ENTRIES PROVIDED>
Content starts

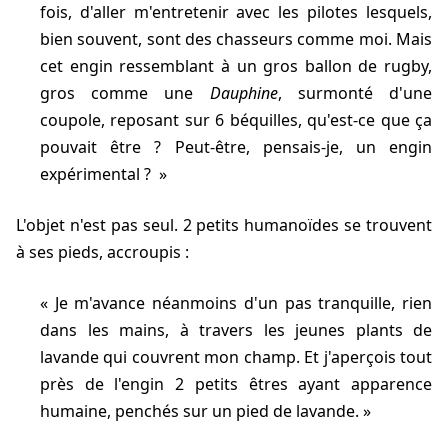
fois, d'aller m'entretenir avec les pilotes lesquels,
bien souvent, sont des chasseurs comme moi. Mais
cet engin ressemblant à un gros ballon de rugby,
gros comme une
Dauphine
, surmonté d'une
coupole, reposant sur 6 béquilles, qu'est-ce que ça
pouvait être ? Peut-être, pensais-je, un engin
expérimental ?
l'objet n'est pas seul. 2 petits humanoïdes se trouvent
à ses pieds, accroupis :
Je m'avance néanmoins d'un pas tranquille, rien
dans les mains, à travers les jeunes plants de
lavande qui couvrent mon champ. Et j'aperçois tout
près de l'engin 2 petits êtres ayant apparence
humaine, penchés sur un pied de lavande.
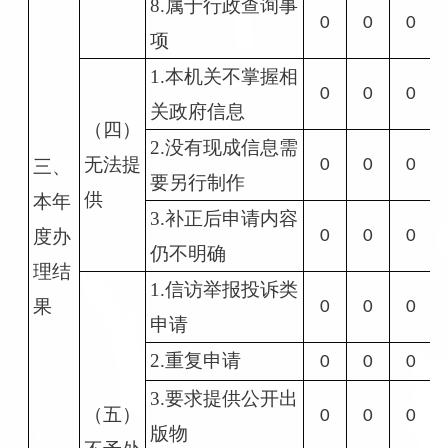
8.属于行政查询事
0
0
0
项
1.本机关不掌握相
0
0
0
关政府信息
（四）
2.没有现成信息需
无法提
三、
0
0
0
要另行制作
供
本年
3.补正后申请内容
度办
0
0
0
仍不明确
理结
1.信访举报投诉类
果
0
0
0
申请
2.重复申请
0
0
0
3.要求提供公开出
（五）
0
0
0
版物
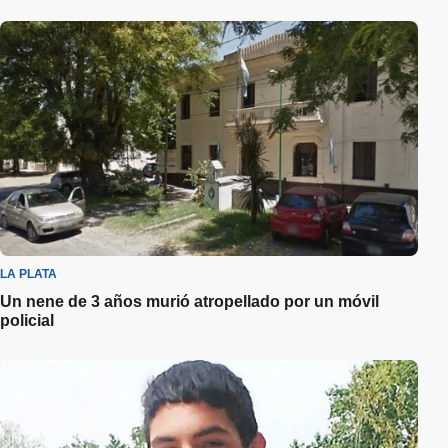
LA PLATA
Un nene de 3 años murió atropellado por un móvil
policial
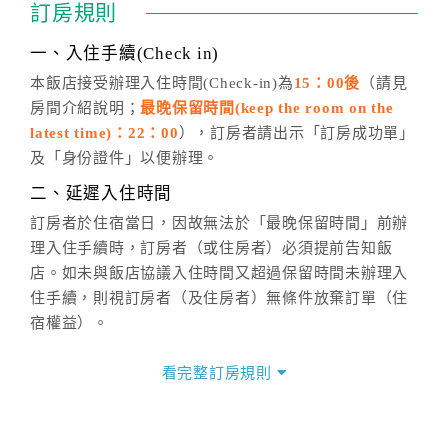
訂房規則
話方式異動
訂單。
※非客服時間之申辦異動，皆為次日計算及辦理。
一、入住手續(Check in)
五、客服時間
本飯店接受辦理入住時間(Check-in)為
15：00後
（請見
房間介紹說明；
最晚保留時間(keep the room on the
週一至週日，上午9:00～晚上6:00
latest time)：22：00
），訂房者請出示「訂房成功單」
六、聯絡方式
及「身份證件」以便辦理。
週一至週日：
客服聯絡單
、
LINE@
、電話：
二、延遲入住時間
(07)9682715 。
訂房者於住宿當日，因故無法於「最晚保留時間」前辦
理入住手續時，訂房者（或住房者）必須提前告知飯
店。如未與飯店協議入住時間又超過保留時間未辦理入
住手續，則視訂房者（及住房者）無條件放棄訂單（住
宿權益）。
三、退房手續(Check out)
看完整訂房規則
本飯店退房時間(Check-out)為 （
11：00前
），訂房者
與飯店之其他交易﹝如續住、加床、餐費、小費、電話
費...等﹞所發生之費用，必須與飯店現場結清。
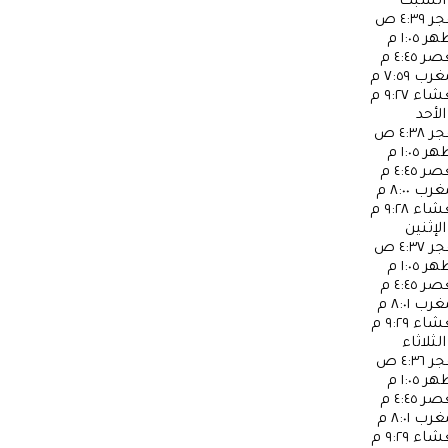
السبت
جر
٤:٣٩ ص
ظهر
١:٠٥ م
عصر
٤:٤٥ م
مغرب
٧:٥٩ م
عشاء
٩:٢٧ م
الأحد
جر
٤:٣٨ ص
ظهر
١:٠٥ م
عصر
٤:٤٥ م
مغرب
٨:٠٠ م
عشاء
٩:٢٨ م
الإثنين
جر
٤:٣٧ ص
ظهر
١:٠٥ م
عصر
٤:٤٥ م
مغرب
٨:٠١ م
عشاء
٩:٢٩ م
الثلاثاء
جر
٤:٣٦ ص
ظهر
١:٠٥ م
عصر
٤:٤٥ م
مغرب
٨:٠١ م
عشاء
٩:٢٩ م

Content ends

YOUR ASSIGNMENT>
Transcribe all the lines above exactly; any image among them is skipped.

RESULT OF THE TASK>
fois, d'aller m'entretenir avec les pilotes lesquels,
bien souvent, sont des chasseurs comme moi. Mais
cet engin ressemblant à un gros ballon de rugby,
gros comme une
Dauphine
, surmonté d'une
coupole, reposant sur 6 béquilles, qu'est-ce que ça
pouvait être ? Peut-être, pensais-je, un engin
expérimental ?
l'objet n'est pas seul. 2 petits humanoïdes se trouvent
à ses pieds, accroupis :
Je m'avance néanmoins d'un pas tranquille, rien
dans les mains, à travers les jeunes plants de
lavande qui couvrent mon champ. Et j'aperçois tout
près de l'engin 2 petits êtres ayant apparence
humaine, penchés sur un pied de lavande.
8.属于行政查询事
0
0
0
项
1.本机关不掌握相
0
0
0
关政府信息
（四）
2.没有现成信息需
无法提
三、
0
0
0
要另行制作
供
本年
3.补正后申请内容
度办
0
0
0
仍不明确
理结
1.信访举报投诉类
果
0
0
0
申请
2.重复申请
0
0
0
3.要求提供公开出
（五）
0
0
0
版物
LA PLATA
Un nene de 3 años murió atropellado por un móvil
policial
訂房規則
話方式異動
訂單。
※非客服時間之申辦異動，皆為次日計算及辦理。
一、入住手續(Check in)
五、客服時間
本飯店接受辦理入住時間(Check-in)為
15：00後
（請見
房間介紹說明；
最晚保留時間(keep the room on the
週一至週日，上午9:00～晚上6:00
latest time)：22：00
），訂房者請出示「訂房成功單」
六、聯絡方式
及「身份證件」以便辦理。
週一至週日：
客服聯絡單
、
LINE@
、電話：
二、延遲入住時間
(07)9682715 。
訂房者於住宿當日，因故無法於「最晚保留時間」前辦
理入住手續時，訂房者（或住房者）必須提前告知飯
店。如未與飯店協議入住時間又超過保留時間未辦理入
住手續，則視訂房者（及住房者）無條件放棄訂單（住
宿權益）。
三、退房手續(Check out)
看完整訂房規則
本飯店退房時間(Check-out)為 （
11：00前
），訂房者
與飯店之其他交易﹝如續住、加床、餐費、小費、電話
費...等﹞所發生之費用，必須與飯店現場結清。
السبت
جر
٤:٣٩ ص
ظهر
١:٠٥ م
عصر
٤:٤٥ م
مغرب
٧:٥٩ م
عشاء
٩:٢٧ م
الأحد
جر
٤:٣٨ ص
ظهر
١:٠٥ م
عصر
٤:٤٥ م
مغرب
٨:٠٠ م
عشاء
٩:٢٨ م
الإثنين
جر
٤:٣٧ ص
ظهر
١:٠٥ م
عصر
٤:٤٥ م
مغرب
٨:٠١ م
عشاء
٩:٢٩ م
الثلاثاء
جر
٤:٣٦ ص
ظهر
١:٠٥ م
عصر
٤:٤٥ م
مغرب
٨:٠١ م
عشاء
٩:٢٩ م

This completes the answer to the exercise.